WHAT TO DO: An exact restatement of the data below, with the pictures removed, is the required answer.

********

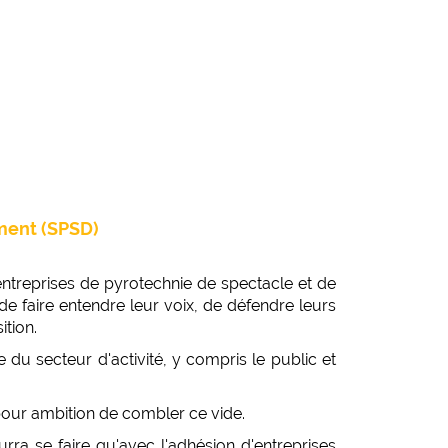
ement (SPSD)
s entreprises de pyrotechnie de spectacle et de
de faire entendre leur voix, de défendre leurs
ition.
u secteur d'activité, y compris le public et
pour ambition de combler ce vide.
rra se faire qu'avec l'adhésion d'entreprises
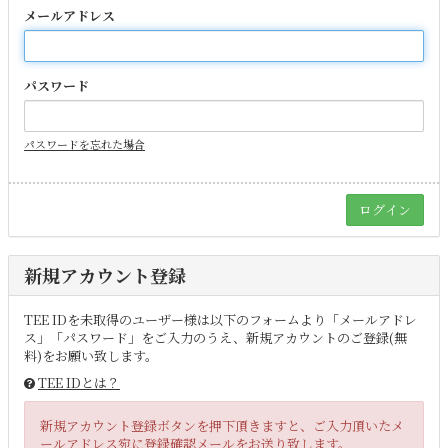
メールアドレス
パスワード
パスワードを忘れた場合
新規アカウント登録
TEE IDを未取得のユーザー様は以下のフォームより「メールアドレ
ス」「パスワード」をご入力のうえ、新規アカウントのご登録(無
料)をお願い致します。
TEE IDとは？
新規アカウント登録ボタンを押下頂きますと、ご入力頂いたメ
ールアドレス宛に登録確認メールをお送り致します。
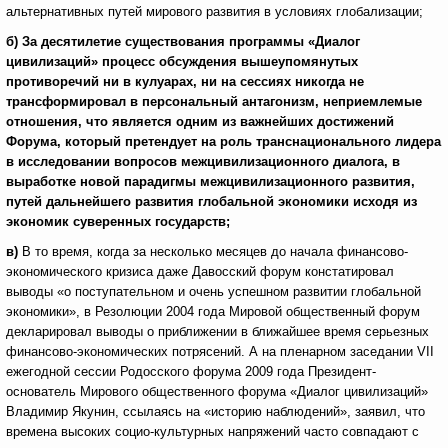
альтернативных путей мирового развития в условиях глобализации;
б) За десятилетие существования программы «Диалог
цивилизаций» процесс обсуждения вышеупомянутых
противоречий ни в кулуарах, ни на сессиях никогда не
трансформировал в персональный антагонизм, неприемлемые
отношения, что является одним из важнейших достижений
Форума, который претендует на роль транснационального лидера
в исследовании вопросов межцивилизационного диалога, в
выработке новой парадигмы межцивилизационного развития,
путей дальнейшего развития глобальной экономики исходя из
экономик суверенных государств;
в)
В то время, когда за несколько месяцев до начала финансово-
экономического кризиса даже Давосский форум констатировал
выводы «о поступательном и очень успешном развитии глобальной
экономики», в Резолюции 2004 года Мировой общественный форум
декларировал выводы о приближении в ближайшее время серьезных
финансово-экономических потрясений. А на пленарном заседании VII
ежегодной сессии Родосского форума 2009 года Президент-
основатель Мирового общественного форума «Диалог цивилизаций»
Владимир Якунин, ссылаясь на «историю наблюдений», заявил, что
времена высоких социо-культурных напряжений часто совпадают с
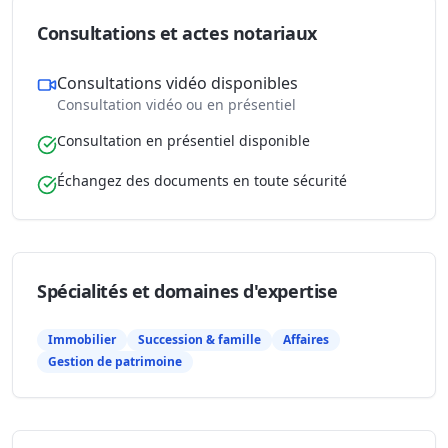
Consultations et actes notariaux
Consultations vidéo disponibles
Consultation vidéo ou en présentiel
Consultation en présentiel disponible
Échangez des documents en toute sécurité
Spécialités et domaines d'expertise
Immobilier
Succession & famille
Affaires
Gestion de patrimoine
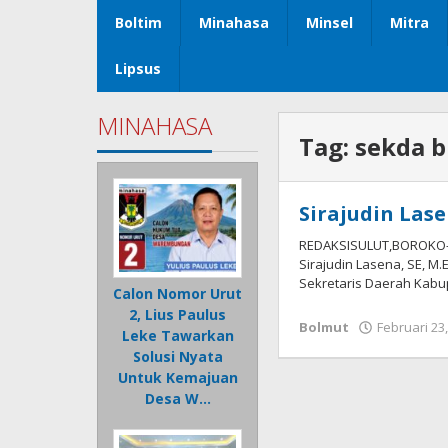
Boltim
Minahasa
Minsel
Mitra
Lipsus
MINAHASA
Tag:
sekda b
Sirajudin Las
REDAKSISULUT,BOROKO-P
Sirajudin Lasena, SE, M.
Sekretaris Daerah Kabu
Calon Nomor Urut
2, Lius Paulus
Bolmut
Februari 23
Leke Tawarkan
Solusi Nyata
Untuk Kemajuan
Desa W…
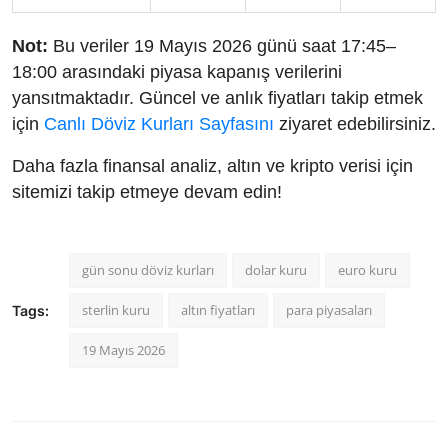
Not:
Bu veriler 19 Mayıs 2026 günü saat 17:45–
18:00 arasındaki piyasa kapanış verilerini
yansıtmaktadır. Güncel ve anlık fiyatları takip etmek
için
Canlı Döviz Kurları Sayfasını
ziyaret edebilirsiniz.
Daha fazla finansal analiz, altın ve kripto verisi için
sitemizi takip etmeye devam edin!
gün sonu döviz kurları
dolar kuru
euro kuru
sterlin kuru
altın fiyatları
para piyasaları
Tags:
19 Mayıs 2026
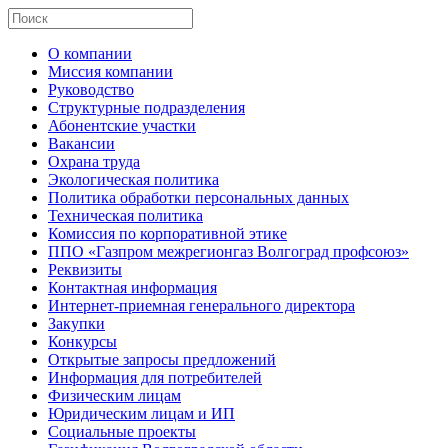
О компании
Миссия компании
Руководство
Структурные подразделения
Абонентские участки
Вакансии
Охрана труда
Экологическая политика
Политика обработки персональных данных
Техническая политика
Комиссия по корпоративной этике
ППО «Газпром межрегионгаз Волгоград профсоюз»
Реквизиты
Контактная информация
Интернет-приемная генерального директора
Закупки
Конкурсы
Открытые запросы предложений
Информация для потребителей
Физическим лицам
Юридическим лицам и ИП
Социальные проекты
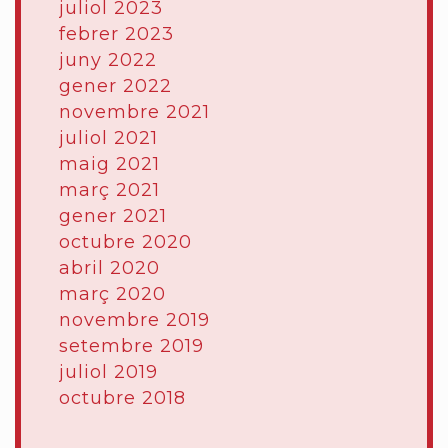
juliol 2023
febrer 2023
juny 2022
gener 2022
novembre 2021
juliol 2021
maig 2021
març 2021
gener 2021
octubre 2020
abril 2020
març 2020
novembre 2019
setembre 2019
juliol 2019
octubre 2018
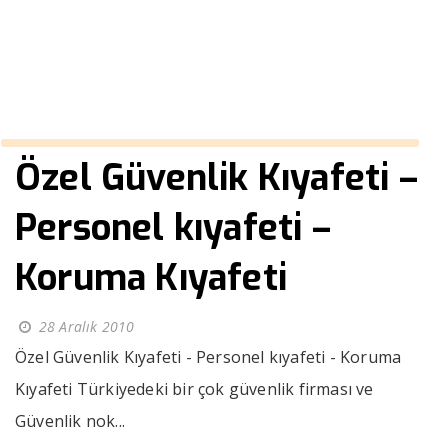
››
Koruma Gömlegi
Anasayfa
Özel Güvenlik Kıyafeti –
Personel kıyafeti –
Koruma Kıyafeti
28 Aralık 2010
Özel Güvenlik Kıyafeti - Personel kıyafeti - Koruma
Kıyafeti Türkiyedeki bir çok güvenlik firması ve
Güvenlik nok...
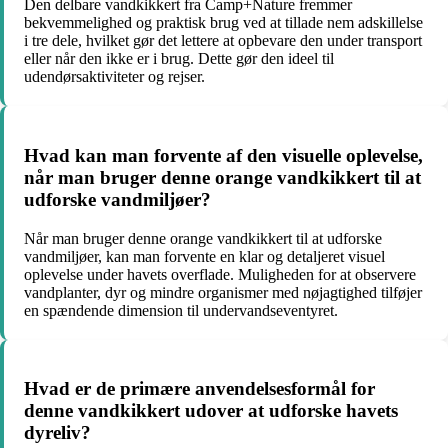
Den delbare vandkikkert fra Camp+Nature fremmer
bekvemmelighed og praktisk brug ved at tillade nem adskillelse
i tre dele, hvilket gør det lettere at opbevare den under transport
eller når den ikke er i brug. Dette gør den ideel til
udendørsaktiviteter og rejser.
Hvad kan man forvente af den visuelle oplevelse,
når man bruger denne orange vandkikkert til at
udforske vandmiljøer?
Når man bruger denne orange vandkikkert til at udforske
vandmiljøer, kan man forvente en klar og detaljeret visuel
oplevelse under havets overflade. Muligheden for at observere
vandplanter, dyr og mindre organismer med nøjagtighed tilføjer
en spændende dimension til undervandseventyret.
Hvad er de primære anvendelsesformål for
denne vandkikkert udover at udforske havets
dyreliv?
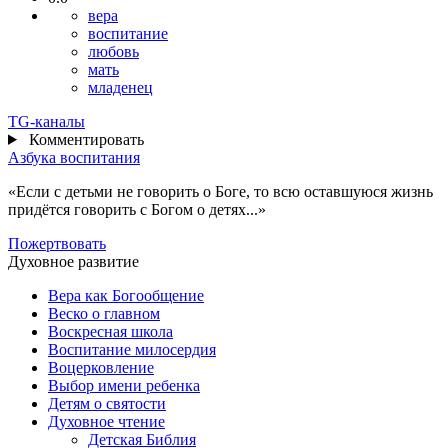
вера
воспитание
любовь
мать
младенец
TG
-каналы
Комментировать
Азбука воспитания
«Если с детьми не говорить о Боге, то всю оставшуюся жизнь
придётся говорить с Богом о детях...»
Пожертвовать
Духовное развитие
Вера как Богообщение
Веско о главном
Воскресная школа
Воспитание милосердия
Воцерковление
Выбор имени ребенка
Детям о святости
Духовное чтение
Детская Библия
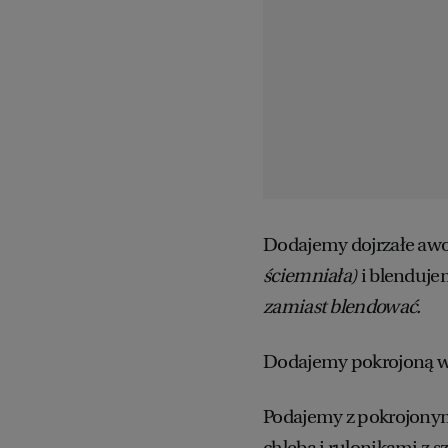
Dodajemy dojrzałe awo
ściemniała)
i blenduje
zamiast blendować.
Dodajemy pokrojoną w 
Podajemy z pokrojony
chleba i rulonikami z s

********

ANSWER FOR THIS EXERCISE:
ement (SPSD)
s entreprises de pyrotechnie de spectacle et de
de faire entendre leur voix, de défendre leurs
ition.
u secteur d'activité, y compris le public et
pour ambition de combler ce vide.
rra se faire qu'avec l'adhésion d'entreprises
メールアドレス
パスワード
パスワードを忘れた場合
新規アカウント登録
TEE IDを未取得のユーザー様は以下のフォームより「メールアドレ
ス」「パスワード」をご入力のうえ、新規アカウントのご登録(無
料)をお願い致します。
TEE IDとは？
新規アカウント登録ボタンを押下頂きますと、ご入力頂いたメ
ールアドレス宛に登録確認メールをお送り致します。
альтернативных путей мирового развития в условиях глобализации;
б) За десятилетие существования программы «Диалог
цивилизаций» процесс обсуждения вышеупомянутых
противоречий ни в кулуарах, ни на сессиях никогда не
трансформировал в персональный антагонизм, неприемлемые
отношения, что является одним из важнейших достижений
Форума, который претендует на роль транснационального лидера
в исследовании вопросов межцивилизационного диалога, в
выработке новой парадигмы межцивилизационного развития,
путей дальнейшего развития глобальной экономики исходя из
экономик суверенных государств;
в)
В то время, когда за несколько месяцев до начала финансово-
экономического кризиса даже Давосский форум констатировал
выводы «о поступательном и очень успешном развитии глобальной
экономики», в Резолюции 2004 года Мировой общественный форум
декларировал выводы о приближении в ближайшее время серьезных
финансово-экономических потрясений. А на пленарном заседании VII
ежегодной сессии Родосского форума 2009 года Президент-
основатель Мирового общественного форума «Диалог цивилизаций»
Владимир Якунин, ссылаясь на «историю наблюдений», заявил, что
времена высоких социо-культурных напряжений часто совпадают с
Consultations et actes notariaux
Consultations vidéo disponibles
Consultation vidéo ou en présentiel
Consultation en présentiel disponible
Échangez des documents en toute sécurité
Spécialités et domaines d'expertise
Immobilier
Succession & famille
Affaires
Gestion de patrimoine
Boltim
Minahasa
Minsel
Mitra
Lipsus
MINAHASA
Tag:
sekda b
Sirajudin Las
REDAKSISULUT,BOROKO-P
Sirajudin Lasena, SE, M.
Sekretaris Daerah Kabu
Calon Nomor Urut
2, Lius Paulus
Bolmut
Februari 23
Leke Tawarkan
Solusi Nyata
Untuk Kemajuan
Desa W…
Not:
Bu veriler 19 Mayıs 2026 günü saat 17:45–
18:00 arasındaki piyasa kapanış verilerini
yansıtmaktadır. Güncel ve anlık fiyatları takip etmek
için
Canlı Döviz Kurları Sayfasını
ziyaret edebilirsiniz.
Daha fazla finansal analiz, altın ve kripto verisi için
sitemizi takip etmeye devam edin!
gün sonu döviz kurları
dolar kuru
euro kuru
sterlin kuru
altın fiyatları
para piyasaları
Tags:
19 Mayıs 2026
О компании
Миссия компании
Руководство
Структурные подразделения
Абонентские участки
Вакансии
Охрана труда
Экологическая политика
Политика обработки персональных данных
Техническая политика
Комиссия по корпоративной этике
ППО «Газпром межрегионгаз Волгоград профсоюз»
Реквизиты
Контактная информация
Интернет-приемная генерального директора
Закупки
Конкурсы
Открытые запросы предложений
Информация для потребителей
Физическим лицам
Юридическим лицам и ИП
Социальные проекты
juliol 2023
febrer 2023
juny 2022
gener 2022
novembre 2021
juliol 2021
maig 2021
març 2021
gener 2021
octubre 2020
abril 2020
març 2020
novembre 2019
setembre 2019
juliol 2019
octubre 2018
››
Koruma Gömlegi
Anasayfa
Özel Güvenlik Kıyafeti –
Personel kıyafeti –
Koruma Kıyafeti
28 Aralık 2010
Özel Güvenlik Kıyafeti - Personel kıyafeti - Koruma
Kıyafeti Türkiyedeki bir çok güvenlik firması ve
Güvenlik nok...
Den delbare vandkikkert fra Camp+Nature fremmer
bekvemmelighed og praktisk brug ved at tillade nem adskillelse
i tre dele, hvilket gør det lettere at opbevare den under transport
eller når den ikke er i brug. Dette gør den ideel til
udendørsaktiviteter og rejser.
Hvad kan man forvente af den visuelle oplevelse,
når man bruger denne orange vandkikkert til at
udforske vandmiljøer?
Når man bruger denne orange vandkikkert til at udforske
vandmiljøer, kan man forvente en klar og detaljeret visuel
oplevelse under havets overflade. Muligheden for at observere
vandplanter, dyr og mindre organismer med nøjagtighed tilføjer
en spændende dimension til undervandseventyret.
Hvad er de primære anvendelsesformål for
denne vandkikkert udover at udforske havets
dyreliv?
вера
воспитание
любовь
мать
младенец
TG
-каналы
Комментировать
Азбука воспитания
«Если с детьми не говорить о Боге, то всю оставшуюся жизнь
придётся говорить с Богом о детях...»
Пожертвовать
Духовное развитие
Вера как Богообщение
Веско о главном
Воскресная школа
Воспитание милосердия
Воцерковление
Выбор имени ребенка
Детям о святости
Духовное чтение
Детская Библия
Dodajemy dojrzałe awo
ściemniała)
i blenduje
zamiast blendować.
Dodajemy pokrojoną w 
Podajemy z pokrojony
chleba i rulonikami z s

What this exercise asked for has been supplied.